(Stored records)
******
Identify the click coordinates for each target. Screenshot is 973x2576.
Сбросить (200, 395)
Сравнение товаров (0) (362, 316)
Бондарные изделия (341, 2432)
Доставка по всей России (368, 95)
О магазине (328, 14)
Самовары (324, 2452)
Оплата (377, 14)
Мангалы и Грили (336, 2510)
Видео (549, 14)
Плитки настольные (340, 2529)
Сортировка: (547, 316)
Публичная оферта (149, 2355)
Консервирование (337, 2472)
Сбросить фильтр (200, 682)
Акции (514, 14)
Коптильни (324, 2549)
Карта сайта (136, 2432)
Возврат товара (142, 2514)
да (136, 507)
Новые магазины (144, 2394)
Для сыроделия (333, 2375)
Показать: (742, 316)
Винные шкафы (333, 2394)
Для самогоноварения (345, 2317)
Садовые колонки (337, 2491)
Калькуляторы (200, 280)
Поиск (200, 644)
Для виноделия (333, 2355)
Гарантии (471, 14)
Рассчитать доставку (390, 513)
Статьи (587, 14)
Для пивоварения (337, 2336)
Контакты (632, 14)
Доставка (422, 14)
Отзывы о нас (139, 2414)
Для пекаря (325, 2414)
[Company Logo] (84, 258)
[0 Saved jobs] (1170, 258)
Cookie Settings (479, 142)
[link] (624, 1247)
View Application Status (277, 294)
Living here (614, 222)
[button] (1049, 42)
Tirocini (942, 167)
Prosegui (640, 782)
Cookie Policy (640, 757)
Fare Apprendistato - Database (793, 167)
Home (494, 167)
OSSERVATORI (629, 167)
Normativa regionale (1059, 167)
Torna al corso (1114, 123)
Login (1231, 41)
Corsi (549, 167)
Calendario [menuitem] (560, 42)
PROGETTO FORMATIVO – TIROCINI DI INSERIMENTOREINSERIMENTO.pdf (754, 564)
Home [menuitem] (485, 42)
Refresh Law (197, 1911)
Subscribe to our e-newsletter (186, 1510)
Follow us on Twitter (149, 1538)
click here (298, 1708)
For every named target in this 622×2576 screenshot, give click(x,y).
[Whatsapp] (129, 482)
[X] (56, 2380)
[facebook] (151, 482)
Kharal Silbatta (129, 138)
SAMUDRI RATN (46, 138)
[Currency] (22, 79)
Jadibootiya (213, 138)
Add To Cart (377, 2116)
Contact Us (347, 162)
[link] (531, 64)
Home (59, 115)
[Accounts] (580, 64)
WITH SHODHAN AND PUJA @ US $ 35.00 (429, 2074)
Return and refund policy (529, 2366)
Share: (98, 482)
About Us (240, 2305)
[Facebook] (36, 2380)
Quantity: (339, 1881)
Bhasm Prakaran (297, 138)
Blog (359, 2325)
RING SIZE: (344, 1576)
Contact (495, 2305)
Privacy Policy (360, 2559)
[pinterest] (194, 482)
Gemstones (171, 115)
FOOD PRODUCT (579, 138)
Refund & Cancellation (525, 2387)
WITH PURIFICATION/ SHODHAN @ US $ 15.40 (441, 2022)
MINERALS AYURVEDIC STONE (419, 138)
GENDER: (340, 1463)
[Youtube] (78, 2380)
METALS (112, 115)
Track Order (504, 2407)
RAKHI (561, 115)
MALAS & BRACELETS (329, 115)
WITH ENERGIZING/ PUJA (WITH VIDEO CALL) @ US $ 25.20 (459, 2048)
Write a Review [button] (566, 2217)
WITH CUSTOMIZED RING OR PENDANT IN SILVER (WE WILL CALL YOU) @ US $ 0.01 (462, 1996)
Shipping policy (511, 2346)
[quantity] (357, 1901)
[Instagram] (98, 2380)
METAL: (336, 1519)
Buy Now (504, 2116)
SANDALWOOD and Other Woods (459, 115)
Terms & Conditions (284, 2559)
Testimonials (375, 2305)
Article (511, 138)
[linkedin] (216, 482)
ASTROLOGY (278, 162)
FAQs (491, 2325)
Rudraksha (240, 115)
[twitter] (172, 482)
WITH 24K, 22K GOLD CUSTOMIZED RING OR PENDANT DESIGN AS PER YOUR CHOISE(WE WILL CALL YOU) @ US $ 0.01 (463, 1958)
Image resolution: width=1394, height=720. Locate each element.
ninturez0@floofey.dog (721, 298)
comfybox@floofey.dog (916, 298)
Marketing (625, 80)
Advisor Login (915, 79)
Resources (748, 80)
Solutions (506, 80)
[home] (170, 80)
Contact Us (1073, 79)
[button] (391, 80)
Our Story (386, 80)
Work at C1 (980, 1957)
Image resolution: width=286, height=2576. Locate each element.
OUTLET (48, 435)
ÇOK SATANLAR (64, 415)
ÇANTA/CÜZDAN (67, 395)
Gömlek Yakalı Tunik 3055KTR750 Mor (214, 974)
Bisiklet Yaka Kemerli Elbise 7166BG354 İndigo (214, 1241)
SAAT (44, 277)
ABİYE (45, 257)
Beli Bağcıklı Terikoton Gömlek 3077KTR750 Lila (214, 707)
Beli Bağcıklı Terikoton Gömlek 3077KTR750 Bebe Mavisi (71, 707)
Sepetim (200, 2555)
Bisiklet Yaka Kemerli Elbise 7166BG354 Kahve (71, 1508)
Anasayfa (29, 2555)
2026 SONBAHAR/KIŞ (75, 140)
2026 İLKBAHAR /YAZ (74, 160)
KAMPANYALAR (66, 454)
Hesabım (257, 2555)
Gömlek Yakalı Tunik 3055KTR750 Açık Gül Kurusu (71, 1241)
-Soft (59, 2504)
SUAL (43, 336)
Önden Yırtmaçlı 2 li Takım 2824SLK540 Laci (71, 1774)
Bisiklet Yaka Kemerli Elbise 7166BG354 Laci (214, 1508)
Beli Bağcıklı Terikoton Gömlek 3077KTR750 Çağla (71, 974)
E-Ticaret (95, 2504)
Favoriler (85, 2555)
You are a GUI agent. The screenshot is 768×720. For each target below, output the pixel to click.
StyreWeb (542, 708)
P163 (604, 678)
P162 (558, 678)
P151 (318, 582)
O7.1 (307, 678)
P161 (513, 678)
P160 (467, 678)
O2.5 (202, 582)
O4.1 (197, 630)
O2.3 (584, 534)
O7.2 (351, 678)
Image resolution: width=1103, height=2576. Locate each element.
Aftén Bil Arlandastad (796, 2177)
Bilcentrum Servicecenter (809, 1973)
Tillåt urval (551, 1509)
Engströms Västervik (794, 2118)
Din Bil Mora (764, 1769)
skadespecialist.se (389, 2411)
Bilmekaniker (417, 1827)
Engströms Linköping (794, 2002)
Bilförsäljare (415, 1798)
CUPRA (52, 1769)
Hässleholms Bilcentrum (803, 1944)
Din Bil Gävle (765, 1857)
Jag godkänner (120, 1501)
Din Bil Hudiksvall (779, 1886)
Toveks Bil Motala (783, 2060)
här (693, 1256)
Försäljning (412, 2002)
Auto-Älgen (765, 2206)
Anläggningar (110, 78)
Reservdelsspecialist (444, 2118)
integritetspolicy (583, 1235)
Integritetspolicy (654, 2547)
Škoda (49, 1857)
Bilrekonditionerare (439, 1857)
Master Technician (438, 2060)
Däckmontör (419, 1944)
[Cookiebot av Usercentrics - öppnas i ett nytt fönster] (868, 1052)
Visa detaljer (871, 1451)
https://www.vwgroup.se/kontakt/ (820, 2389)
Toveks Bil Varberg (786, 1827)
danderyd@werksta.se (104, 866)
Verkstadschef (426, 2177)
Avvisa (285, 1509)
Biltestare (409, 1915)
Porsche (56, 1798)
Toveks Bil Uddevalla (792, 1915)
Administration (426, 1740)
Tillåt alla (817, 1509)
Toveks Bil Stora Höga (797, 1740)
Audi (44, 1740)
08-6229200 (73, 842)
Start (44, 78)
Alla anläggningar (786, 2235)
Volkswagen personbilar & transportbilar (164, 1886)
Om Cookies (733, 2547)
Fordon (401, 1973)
******
# WHAT YOU SHOULD DO
Output each line exactly, from the first line of the data down to the line that contains "Prosegui (640, 782)", both included.

# ANSWER SECTION
Identify the click coordinates for each target. Screenshot is 973x2576.
Сбросить (200, 395)
Сравнение товаров (0) (362, 316)
Бондарные изделия (341, 2432)
Доставка по всей России (368, 95)
О магазине (328, 14)
Самовары (324, 2452)
Оплата (377, 14)
Мангалы и Грили (336, 2510)
Видео (549, 14)
Плитки настольные (340, 2529)
Сортировка: (547, 316)
Публичная оферта (149, 2355)
Консервирование (337, 2472)
Сбросить фильтр (200, 682)
Акции (514, 14)
Коптильни (324, 2549)
Карта сайта (136, 2432)
Возврат товара (142, 2514)
да (136, 507)
Новые магазины (144, 2394)
Для сыроделия (333, 2375)
Показать: (742, 316)
Винные шкафы (333, 2394)
Для самогоноварения (345, 2317)
Садовые колонки (337, 2491)
Калькуляторы (200, 280)
Поиск (200, 644)
Для виноделия (333, 2355)
Гарантии (471, 14)
Рассчитать доставку (390, 513)
Статьи (587, 14)
Для пивоварения (337, 2336)
Контакты (632, 14)
Доставка (422, 14)
Отзывы о нас (139, 2414)
Для пекаря (325, 2414)
[Company Logo] (84, 258)
[0 Saved jobs] (1170, 258)
Cookie Settings (479, 142)
[link] (624, 1247)
View Application Status (277, 294)
Living here (614, 222)
[button] (1049, 42)
Tirocini (942, 167)
Prosegui (640, 782)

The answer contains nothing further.